Again he was unable to hold back and his hand tangled into her hair, bending her neck back as he dominated her in his passion and her exhaust. His other arm crushed her to him, his nails painful pleasure against her waist. Drained from her ardent celebrating, Kagome's legs bucked again, forcing him to support her weight. Unable to hold out any longer, she pulled away from his kiss gasping, her need for air to strong to resist.
Inuyasha had lost himself in her. Forced to cut his possession of her lips short this time, he instead opened his mouth wide, pulling his lips back and dragged his fangs sharp and deliberate from the edge of her jaw down her neck. Kagome's voice caught. Her hands found support in tight fists against his head, mussing his hair, not that he cared at the moment. His ministrations had left angry red lines, but didn't break the skin. He was left pressed tightly against her collarbone. He shivered with exertion, resisting the urge to plunge his canines into her tempting neck.
But he couldn't. Not here.

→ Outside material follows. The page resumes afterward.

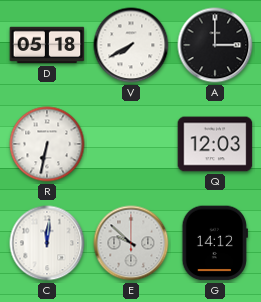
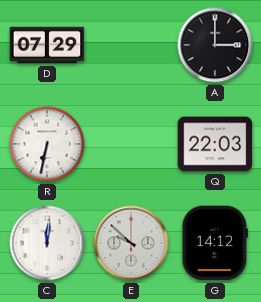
D: 05:18 -> 07:29
V: 7:40 -> none
Q: 12:03 -> 22:03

He'd gone too far as it was.
He had retreated with her then, but the "damage", if you could call it that, had been done. Many of the villagers hadn't seen the very public attention he had given Kagome. Others had, but didn't mind. Many others simply didn't feel it was their business what the Miko and her hanyō did. But there were a few that would gossip in hushed tones of the shrine priestess falling prey to a demon. He had been careless.
He couldn't let himself be lost like that again. Kagome had charmed him beyond his own control back then, and he had to be careful to not let it happen again, even if that meant giving up the sight of her dancing again. Instead he had to satisfy himself with the sound of Kagome's clear voice and simple movements. But as he stood there in a bored lean as he watch the girl twirl with the broom around the porch he wondered if he could.
Maybe I'll fix the end later. But probs nawt.
So I used English equivalents for most of the instruments, something I generally loathe, but I felt throwing all these foreign terms at you would do no good, but here they are anywho. Ōtsuzumi (drum), ichigenkin (single string), Sanshin (banjo), Hotchiku (flute), Xun (ocarina).
Yeeeeeaaahhh, historical accuracy(?)!